Actually, we do use "你很烂" to mean "you suck". I believe this slang originated in Taiwan and is spreading through Taiwan variety shows.

"You totally suck" would be "你太烂了".
And "you suck big time" is "你烂透了".

"差劲" can also be used to replace "烂".


----------



## kareno999

Staarkali said:


> Hello all,
> 
> Im looking for a translation of "you suck" or "I suck" while trying to keep the same register (slang)
> 意思是“你/我做得不好”；比如“I suck in geography”我的地理不好，“you suck in cooking”你饭做得不好。。。
> 
> anyone got ideas? Im sure as it is colloquial, with a language as rich as Chinese, there should be many local equivalents, so here we go.
> 
> PS: 有对法语有兴趣的人，这就是法语的翻译："tu crains" (不会对自己说，可对别人只说）


some slang words for your reference
you suck
你太逊了
你太烂了
你太挫了(I don't know what's the right character for cuo, nobody cares)
*!*你太臭了
*!!*你太屎了
*!!!*你太song了(This may not be known by all native speakers.  And actually I know how to write "song", not very decent, you'd better ignore it)

EG
My french sucks
我的法语很烂


----------



## avlee

Well, 烂 is not bad at all for 'suck'. But I'll give you another Chinese slang 水 for it, which is widely used in the mid part of mainland of China.
My Japanese sucks. = 我的日语好水哦。
Personally, I think this word is much more meaningful.
It could be used when you fail in sth. which you should have done well.
Also, if sth. is fake or inferier to the standard, you could say that thing 好水。（which mean really sucks)
You can also say this word to yourself if you want to confess your poor conditions. e.g. 哎，今天水了一把（发挥不佳之意）。（after you miss the shot in one billiard game which we often played in the uni) If someone disappointed you, just say 你好水哦！|真水！|太水（了）！。(You suck!)
So, next time when you hear people say 好水哦！That could be 'good water'. But most of the time, it means You Suck!
It's true that people often say 好烂哦！ But as it's been used excessively. 因为烂字已经被用烂了。：）We tend to say 水。
One day in 1990s, when I hesitated in explaining the working method of a designing drawing I made based on the Z80 integrated circuit, the computer tutor nodded and said, “你水了吧？”（You suck, don't you？)
What about it?

比如“I suck in geography”我的地理好（很）水，“you suck in cooking”你饭做得好（很）水。。。


----------



## notnotchris

I can confirm that 烂 is spreading to the mainland, at least Shanghai since that's where I learned it. Never heard 水 but that's a good one. Curious as to the etymology.
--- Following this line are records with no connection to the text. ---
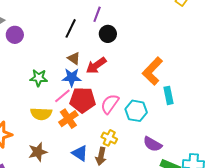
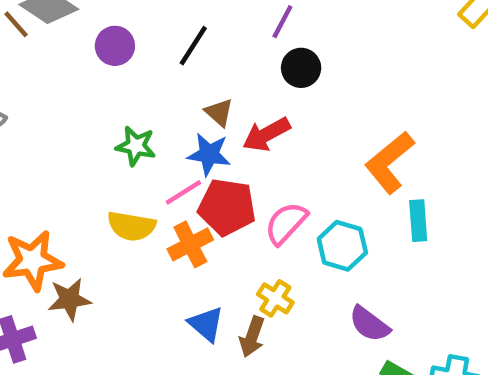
black line: (71, 28) -> (193, 46), moved
purple circle: (15, 35) -> (115, 46), moved
brown star: (38, 152) -> (69, 299), moved

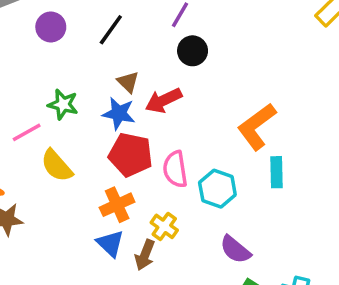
pink line: (183, 192) -> (27, 132), moved
pink semicircle: (286, 223) -> (175, 169), turned -54
yellow semicircle: (131, 226) -> (57, 166), turned 36
orange cross: (190, 244) -> (117, 205), moved

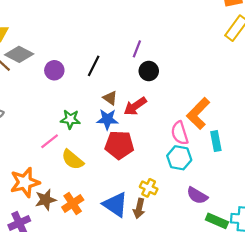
pink semicircle: (175, 169) -> (180, 133), moved
orange cross: (117, 205) -> (73, 203), moved
blue triangle: (110, 243) -> (115, 205), size x1.4

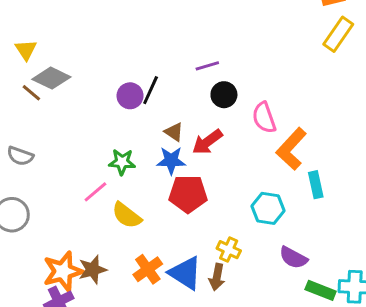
purple line: (137, 49) -> (207, 66), turned 54
purple circle: (54, 70) -> (130, 96), moved
pink semicircle: (180, 133) -> (264, 118), moved
orange star: (25, 182) -> (63, 271), moved
orange cross: (73, 203) -> (148, 269), moved

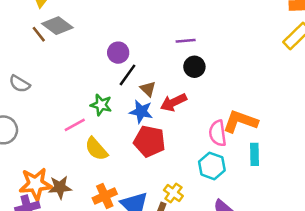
black line: (151, 90) -> (128, 75), moved
pink semicircle: (264, 118) -> (218, 133), moved
orange L-shape: (291, 149) -> (240, 121), turned 56

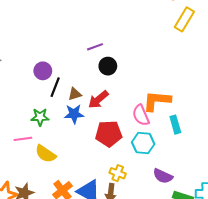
brown triangle: (148, 89) -> (75, 94), turned -48
pink line: (75, 125) -> (23, 139), turned 36
red pentagon: (149, 141) -> (109, 134), moved

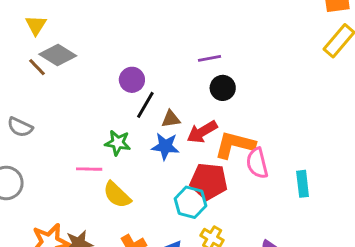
orange L-shape: (157, 101) -> (235, 145), moved
cyan hexagon: (143, 143) -> (190, 202), moved

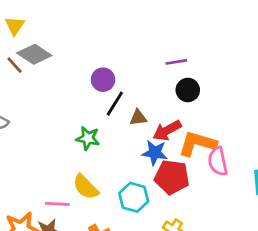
blue star: (165, 146) -> (155, 153), moved
pink line: (89, 169) -> (57, 204), moved
cyan hexagon: (190, 202) -> (134, 197), moved

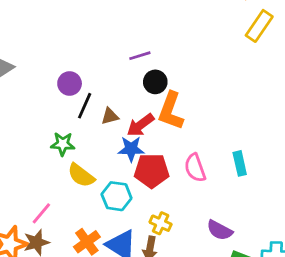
orange L-shape: (197, 144) -> (171, 111), moved, turned -78
pink semicircle: (218, 161) -> (195, 168), moved
yellow semicircle: (86, 187) -> (81, 175), moved
pink line: (57, 204) -> (41, 213), turned -45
One big difference is that 烂 is an adjective. That's why many Chinese misuse the English expression suck, as in,

"That was really suck"


----------



## NONAME7943

I think that "垃圾" is better than 烂. It is commonly used in spoken Chinese and Internet language.
For example, "我的地理很垃圾" = I suck in geography
你真垃圾 = You suck, here 真 means really.


----------



## samanthalee

I have not heard of "垃圾" being used to mean "suck", though it is commonly used on internet to refer to "spams". I guess it's use is restricted to China for now, but I'm sure it'll spread to my part of the world quite soon.


----------



## jiey

I preferly meaned 恶心（disgusting/nasty）when I was talking about someone or some organization suck. Thanks for you guys to extend my understanding.


----------



## cbaker

讨厌死了你！你很讨厌！At least that's what people say all the time in 陕西, especially young people. And yes, I've heard someone call someone else “垃圾！” in 云南。Another that I've heard is "你不是人！", here in 华盛顿 DC (actually in a Chinese grocery store in Virginia), though I think that might be a bit stronger than "you suck"…


----------



## Staarkali

all of this are quite nice, that slightly increases my language skill


----------